__Problem to work on__
Produce a verbatim copy of the data below that contains no pictures.

(Rendered page images)
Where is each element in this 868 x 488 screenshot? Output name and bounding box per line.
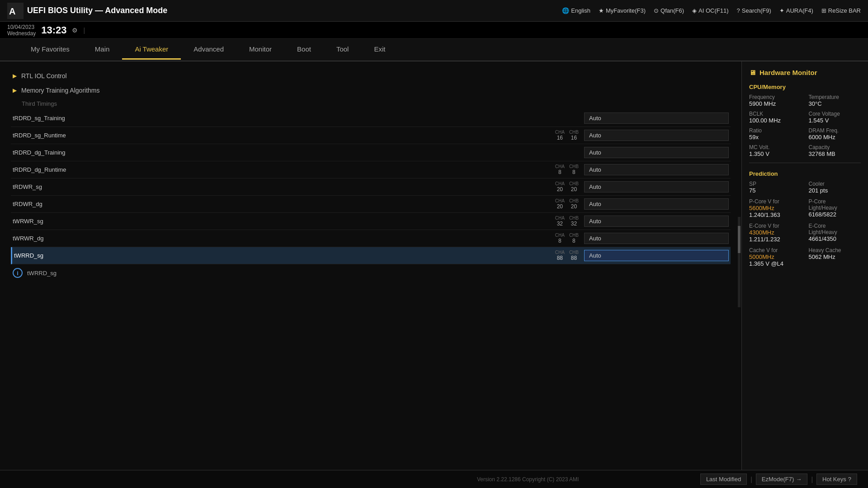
search-icon: ? [737,7,740,14]
capacity-value: 32768 MB [809,150,861,157]
timing-value[interactable]: Auto [584,216,729,227]
sp-label: SP [749,181,802,187]
footer-version: Version 2.22.1286 Copyright (C) 2023 AMI [355,476,700,483]
settings-icon[interactable]: ⚙ [72,27,78,34]
last-modified-label: Last Modified [706,476,741,483]
tab-advanced[interactable]: Advanced [181,40,236,60]
heavy-cache-value: 5062 MHz [809,253,861,260]
timing-label: tWRWR_dg [13,235,555,242]
tool-aura[interactable]: ✦ AURA(F4) [779,7,813,14]
app-title: UEFI BIOS Utility — Advanced Mode [27,6,167,15]
cooler-label: Cooler [809,181,861,187]
section-rtl-iol[interactable]: ▶ RTL IOL Control [11,69,731,83]
tool-resizebar[interactable]: ⊞ ReSize BAR [821,7,861,14]
temperature-value: 30°C [809,100,861,107]
timing-label: tRDRD_dg_Training [13,149,579,156]
hotkeys-label: Hot Keys [822,476,846,483]
svg-text:A: A [9,6,15,16]
info-label: tWRRD_sg [27,270,57,277]
star-icon: ★ [599,7,604,14]
timing-channels: CHA 20 CHB 20 [555,198,579,210]
pcore-light-label: P-Core [809,198,861,205]
timing-value[interactable]: Auto [584,250,729,261]
bclk-value: 100.00 MHz [749,117,802,124]
timing-row-tRDRD_sg_Runtime[interactable]: tRDRD_sg_Runtime CHA 16 CHB 16 Auto [11,127,731,144]
cpu-memory-section-title: CPU/Memory [749,84,861,90]
timing-label: tRDRD_dg_Runtime [13,166,555,173]
ezmode-label: EzMode(F7) [762,476,794,483]
globe-icon: 🌐 [562,7,569,14]
tab-monitor[interactable]: Monitor [236,40,284,60]
section-memory-training[interactable]: ▶ Memory Training Algorithms [11,83,731,98]
ecore-v-value: 1.211/1.232 [749,236,802,243]
monitor-icon: 🖥 [749,69,756,76]
hotkeys-icon: ? [848,476,851,483]
main-layout: ▶ RTL IOL Control ▶ Memory Training Algo… [0,61,868,470]
tab-boot[interactable]: Boot [284,40,324,60]
timing-row-tRDRD_dg_Runtime[interactable]: tRDRD_dg_Runtime CHA 8 CHB 8 Auto [11,161,731,178]
ratio-label: Ratio [749,127,802,134]
timing-value[interactable]: Auto [584,181,729,192]
ezmode-button[interactable]: EzMode(F7) → [756,474,808,485]
timing-value[interactable]: Auto [584,130,729,141]
tab-tool[interactable]: Tool [324,40,362,60]
timing-label: tRDRD_sg_Training [13,115,579,122]
timing-row-tWRWR_sg[interactable]: tWRWR_sg CHA 32 CHB 32 Auto [11,213,731,230]
tool-myfavorite[interactable]: ★ MyFavorite(F3) [599,7,646,14]
asus-logo-icon: A [7,3,24,19]
ecore-grid: E-Core V for 4300MHz 1.211/1.232 E-Core … [749,223,861,243]
timing-value[interactable]: Auto [584,233,729,244]
timing-row-tWRWR_dg[interactable]: tWRWR_dg CHA 8 CHB 8 Auto [11,230,731,247]
ecore-light-label: E-Core [809,223,861,229]
temperature-label: Temperature [809,94,861,100]
app-logo: A UEFI BIOS Utility — Advanced Mode [7,3,167,19]
arrow-icon: ▶ [13,87,17,94]
timing-row-tWRRD_sg[interactable]: tWRRD_sg CHA 88 CHB 88 Auto [11,247,731,264]
timing-row-tRDWR_dg[interactable]: tRDWR_dg CHA 20 CHB 20 Auto [11,196,731,213]
ecore-light-sublabel: Light/Heavy [809,229,861,235]
tool-qfan[interactable]: ⊙ Qfan(F6) [654,7,684,14]
scroll-thumb[interactable] [738,226,741,253]
tool-aioc[interactable]: ◈ AI OC(F11) [692,7,728,14]
ecore-light-value: 4661/4350 [809,235,861,242]
tab-my-favorites[interactable]: My Favorites [18,40,82,60]
heavy-cache-label: Heavy Cache [809,247,861,253]
footer-separator: | [809,476,815,483]
sp-value: 75 [749,187,802,194]
timing-value[interactable]: Auto [584,113,729,124]
fan-icon: ⊙ [654,7,659,14]
arrow-icon: ▶ [13,73,17,79]
timing-value[interactable]: Auto [584,147,729,158]
footer: Version 2.22.1286 Copyright (C) 2023 AMI… [0,470,868,488]
hotkeys-button[interactable]: Hot Keys ? [816,474,857,485]
cache-v-label: Cache V for [749,247,802,253]
bclk-label: BCLK [749,111,802,117]
date-display: 10/04/2023 Wednesday [7,24,36,37]
sidebar-title: 🖥 Hardware Monitor [749,69,861,76]
tool-english[interactable]: 🌐 English [562,7,590,14]
timing-label: tWRRD_sg [14,252,555,259]
timing-label: tWRWR_sg [13,218,555,225]
timing-value[interactable]: Auto [584,164,729,175]
pcore-v-label: P-Core V for [749,198,802,205]
tool-search[interactable]: ? Search(F9) [737,7,771,14]
timing-row-tRDRD_sg_Training[interactable]: tRDRD_sg_Training Auto [11,110,731,127]
time-display: 13:23 [41,24,66,36]
cooler-value: 201 pts [809,187,861,194]
cache-v-value: 1.365 V @L4 [749,260,802,267]
tab-ai-tweaker[interactable]: Ai Tweaker [122,40,181,60]
last-modified-button[interactable]: Last Modified [700,474,747,485]
ecore-v-label: E-Core V for [749,223,802,229]
scrollbar[interactable] [738,217,741,307]
mc-volt-label: MC Volt. [749,144,802,150]
cache-freq-label: 5000MHz [749,253,802,260]
pcore-light-value: 6168/5822 [809,211,861,218]
timing-row-tRDRD_dg_Training[interactable]: tRDRD_dg_Training Auto [11,144,731,161]
timing-channels: CHA 8 CHB 8 [555,233,579,244]
timing-value[interactable]: Auto [584,198,729,210]
tab-main[interactable]: Main [82,40,123,60]
tab-exit[interactable]: Exit [361,40,398,60]
timing-channels: CHA 8 CHB 8 [555,164,579,175]
timing-row-tRDWR_sg[interactable]: tRDWR_sg CHA 20 CHB 20 Auto [11,178,731,196]
memory-training-label: Memory Training Algorithms [21,87,100,94]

__Response below__
Where is each element in this 868 x 488 screenshot? Output name and bounding box per line.
search-icon: ? [737,7,740,14]
capacity-value: 32768 MB [809,150,861,157]
timing-value[interactable]: Auto [584,216,729,227]
sp-label: SP [749,181,802,187]
footer-version: Version 2.22.1286 Copyright (C) 2023 AMI [355,476,700,483]
settings-icon[interactable]: ⚙ [72,27,78,34]
last-modified-label: Last Modified [706,476,741,483]
tab-advanced[interactable]: Advanced [181,40,236,60]
heavy-cache-value: 5062 MHz [809,253,861,260]
timing-label: tWRWR_dg [13,235,555,242]
tool-aura[interactable]: ✦ AURA(F4) [779,7,813,14]
app-title: UEFI BIOS Utility — Advanced Mode [27,6,167,15]
cooler-label: Cooler [809,181,861,187]
section-rtl-iol[interactable]: ▶ RTL IOL Control [11,69,731,83]
tool-resizebar[interactable]: ⊞ ReSize BAR [821,7,861,14]
temperature-value: 30°C [809,100,861,107]
timing-label: tRDRD_dg_Training [13,149,579,156]
hotkeys-label: Hot Keys [822,476,846,483]
svg-text:A: A [9,6,15,16]
info-label: tWRRD_sg [27,270,57,277]
star-icon: ★ [599,7,604,14]
timing-channels: CHA 20 CHB 20 [555,198,579,210]
pcore-light-label: P-Core [809,198,861,205]
timing-value[interactable]: Auto [584,250,729,261]
bclk-value: 100.00 MHz [749,117,802,124]
timing-row-tRDRD_sg_Runtime[interactable]: tRDRD_sg_Runtime CHA 16 CHB 16 Auto [11,127,731,144]
cpu-memory-section-title: CPU/Memory [749,84,861,90]
timing-label: tRDRD_dg_Runtime [13,166,555,173]
ezmode-label: EzMode(F7) [762,476,794,483]
globe-icon: 🌐 [562,7,569,14]
tab-monitor[interactable]: Monitor [236,40,284,60]
section-memory-training[interactable]: ▶ Memory Training Algorithms [11,83,731,98]
ecore-v-value: 1.211/1.232 [749,236,802,243]
monitor-icon: 🖥 [749,69,756,76]
hotkeys-icon: ? [848,476,851,483]
main-layout: ▶ RTL IOL Control ▶ Memory Training Algo… [0,61,868,470]
tab-boot[interactable]: Boot [284,40,324,60]
timing-row-tRDRD_dg_Runtime[interactable]: tRDRD_dg_Runtime CHA 8 CHB 8 Auto [11,161,731,178]
ratio-label: Ratio [749,127,802,134]
timing-value[interactable]: Auto [584,181,729,192]
ezmode-button[interactable]: EzMode(F7) → [756,474,808,485]
timing-value[interactable]: Auto [584,130,729,141]
tab-tool[interactable]: Tool [324,40,362,60]
timing-label: tRDRD_sg_Training [13,115,579,122]
timing-row-tWRWR_sg[interactable]: tWRWR_sg CHA 32 CHB 32 Auto [11,213,731,230]
tool-myfavorite[interactable]: ★ MyFavorite(F3) [599,7,646,14]
asus-logo-icon: A [7,3,24,19]
ecore-grid: E-Core V for 4300MHz 1.211/1.232 E-Core … [749,223,861,243]
timing-value[interactable]: Auto [584,233,729,244]
timing-row-tWRWR_dg[interactable]: tWRWR_dg CHA 8 CHB 8 Auto [11,230,731,247]
ecore-light-label: E-Core [809,223,861,229]
temperature-label: Temperature [809,94,861,100]
app-logo: A UEFI BIOS Utility — Advanced Mode [7,3,167,19]
arrow-icon: ▶ [13,87,17,94]
timing-row-tWRRD_sg[interactable]: tWRRD_sg CHA 88 CHB 88 Auto [11,247,731,264]
timing-row-tRDWR_dg[interactable]: tRDWR_dg CHA 20 CHB 20 Auto [11,196,731,213]
ecore-light-sublabel: Light/Heavy [809,229,861,235]
tool-qfan[interactable]: ⊙ Qfan(F6) [654,7,684,14]
scroll-thumb[interactable] [738,226,741,253]
tool-aioc[interactable]: ◈ AI OC(F11) [692,7,728,14]
ecore-light-value: 4661/4350 [809,235,861,242]
tab-my-favorites[interactable]: My Favorites [18,40,82,60]
heavy-cache-label: Heavy Cache [809,247,861,253]
footer-separator: | [809,476,815,483]
sp-value: 75 [749,187,802,194]
timing-value[interactable]: Auto [584,113,729,124]
fan-icon: ⊙ [654,7,659,14]
arrow-icon: ▶ [13,73,17,79]
timing-value[interactable]: Auto [584,147,729,158]
footer: Version 2.22.1286 Copyright (C) 2023 AMI… [0,470,868,488]
hotkeys-button[interactable]: Hot Keys ? [816,474,857,485]
cache-v-label: Cache V for [749,247,802,253]
bclk-label: BCLK [749,111,802,117]
date-display: 10/04/2023 Wednesday [7,24,36,37]
sidebar-title: 🖥 Hardware Monitor [749,69,861,76]
tool-english[interactable]: 🌐 English [562,7,590,14]
timing-label: tWRRD_sg [14,252,555,259]
timing-label: tWRWR_sg [13,218,555,225]
timing-value[interactable]: Auto [584,164,729,175]
pcore-v-label: P-Core V for [749,198,802,205]
tool-search[interactable]: ? Search(F9) [737,7,771,14]
timing-row-tRDRD_sg_Training[interactable]: tRDRD_sg_Training Auto [11,110,731,127]
time-display: 13:23 [41,24,66,36]
cooler-value: 201 pts [809,187,861,194]
cache-v-value: 1.365 V @L4 [749,260,802,267]
tab-ai-tweaker[interactable]: Ai Tweaker [122,40,181,60]
last-modified-button[interactable]: Last Modified [700,474,747,485]
ecore-v-label: E-Core V for [749,223,802,229]
scrollbar[interactable] [738,217,741,307]
mc-volt-label: MC Volt. [749,144,802,150]
cache-freq-label: 5000MHz [749,253,802,260]
pcore-light-value: 6168/5822 [809,211,861,218]
timing-row-tRDRD_dg_Training[interactable]: tRDRD_dg_Training Auto [11,144,731,161]
timing-channels: CHA 8 CHB 8 [555,233,579,244]
timing-value[interactable]: Auto [584,198,729,210]
tab-main[interactable]: Main [82,40,123,60]
tab-exit[interactable]: Exit [361,40,398,60]
timing-channels: CHA 8 CHB 8 [555,164,579,175]
timing-row-tRDWR_sg[interactable]: tRDWR_sg CHA 20 CHB 20 Auto [11,178,731,196]
memory-training-label: Memory Training Algorithms [21,87,100,94]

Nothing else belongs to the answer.